Le pilote transmis les instructions au contrôle d’approche de port des ombres, veillant à bien spécifier le mauvais état général du navire.
"Bien reçu : nous prenons la suite Pilote. Ne quittez pas votre trajectoire de vol en manuel." Ils continuèrent sur leur lancée pendant que le Rémora s’approchait à nouveau d’eux. Le pilote pris congé en leur laissant quelques instructions de vol.
Ils continuèrent pendant presque une heure à suivre le flux grossissant de navires : ils étaient à la traine, se faisaient doubler par nombre de vaisseaux. On les faisait voler lentement, au point que les passagers commencèrent à se plaindre sur le thème de :
"mais qu’est ce qui arrive à cette guimbarde pourrie ? On se traine !"Ils contournèrent un dernier groupe d’astéroïde dont certains étaient visiblement des résidences privées.
Sous un champ de force plat, posé au dessus d’un cratère d’astéroïde de plus de 4 km une forêt tropicale s’épanouissait.
La vue aérienne qui leur était offerte permettait de voir la canopée des grands arbres et au sein d’une minuscule clairière un bâtiment sur pilotis en bois. Une sorte de relais de chasse néocolonial.

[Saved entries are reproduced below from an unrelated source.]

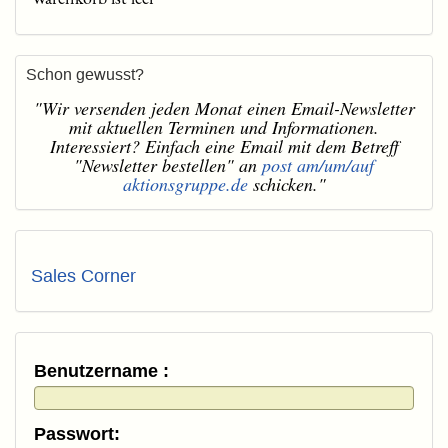
Schon gewusst?
"Wir versenden jeden Monat einen Email-Newsletter
mit aktuellen Terminen und Informationen.
Interessiert? Einfach eine Email mit dem Betreff
"Newsletter bestellen" an
post am/um/auf
aktionsgruppe.de
schicken."
Sales Corner
Benutzername :
Passwort: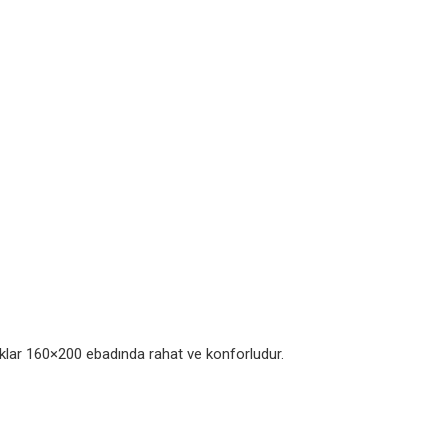
aklar 160×200 ebadında rahat ve konforludur.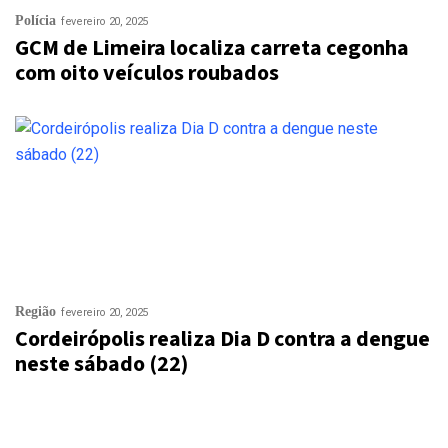
Polícia
fevereiro 20, 2025
GCM de Limeira localiza carreta cegonha
com oito veículos roubados
Região
fevereiro 20, 2025
Cordeirópolis realiza Dia D contra a dengue
neste sábado (22)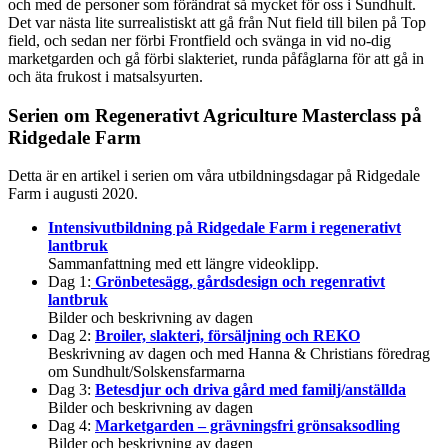
och med de personer som förändrat så mycket för oss i Sundhult.
Det var nästa lite surrealistiskt att gå från Nut field till bilen på Top
field, och sedan ner förbi Frontfield och svänga in vid no-dig
marketgarden och gå förbi slakteriet, runda påfåglarna för att gå in
och äta frukost i matsalsyurten.
Serien om Regenerativt Agriculture Masterclass på
Ridgedale Farm
Detta är en artikel i serien om våra utbildningsdagar på Ridgedale
Farm i augusti 2020.
Intensivutbildning på Ridgedale Farm i regenerativt
lantbruk
Sammanfattning med ett längre videoklipp.
Dag 1:
Grönbetesägg, gårdsdesign och regenrativt
lantbruk
Bilder och beskrivning av dagen
Dag 2:
Broiler, slakteri, försäljning och REKO
Beskrivning av dagen och med Hanna & Christians föredrag
om Sundhult/Solskensfarmarna
Dag 3:
Betesdjur och driva gård med familj/anställda
Bilder och beskrivning av dagen
Dag 4:
Marketgarden – grävningsfri grönsaksodling
Bilder och beskrivning av dagen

Nul être pensant n’était visible, mais ils purent entrapercevoir une ombre verte, reptilienne, de grande taille disparaître entre deux buissons. Une vision fugitive, éclipsée par ce qui se révéla à leurs yeux.
Tortuga ! Enfin ! Tortuga.
Un énorme patatoïde faisant 1870 Km de longueur et 786 km de diamètre, constellé à sa surface gris sale de lumières artificielles, bunkers, champs de force, batteries d’armes et d’autres installations à la fonction inconnue.
Ils tournaillèrent lentement et entrèrent dans une ronde de navires en attente. Il y avait là des centaines de navires, faiblement éclairés par l’étoile bleue lointaine, qui attendaient leur tour de rentrer ou de sortir de port des ombres.
[PORT DES OMBRES]Une cavité qui s’ouvrait à l’extrémité de l’axe de rotation de Tortuga. Une orbite creuse, morte, l’œil d’un cyclope décédé depuis longtemps, qui luisait sous son champ de force de la lueur moribonde d’une ville grouillante et sombre.
Ils attendaient leur tour … quand le contrôle d’approche les contacta :
"Méphisto : un rapport vient de nous être transmis, nous indiquant que vous représentez potentiellement une source de contamination biologique pour nos installations. Nous vous dirigeons vers une orbite d’attente. Une équipe médicale va monter à votre bord, puis nous vous dirigerons vers un hangar d’isolement sanitaire. Merci d’avertir vos passagers, votre équipage et de vous tenir prêt. Contrôle d’approche de Port des Ombres terminé."